• **Recorded information**:
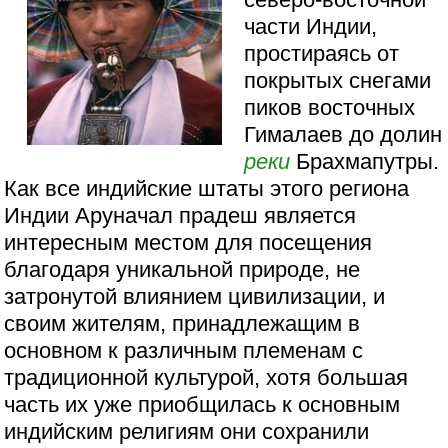
части Индии,
простираясь от
покрытых снегами
пиков восточных
Гималаев до долин
реки
Брахмапутры.
Как все индийские штаты этого региона
Индии Аруначал прадеш является
интересным местом для посещения
благодаря уникальной природе, не
затронутой влиянием цивилизации, и
своим жителям, принадлежащим в
основном к различным племенам с
традиционной культурой, хотя большая
часть их уже приобщилась к основным
индийским религиям они сохранили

• **What needs to be done**: Looking at the listing above, which lines hold "Индии"? Copy every such line.

• **Task answer**:
части Индии,
Индии Аруначал прадеш является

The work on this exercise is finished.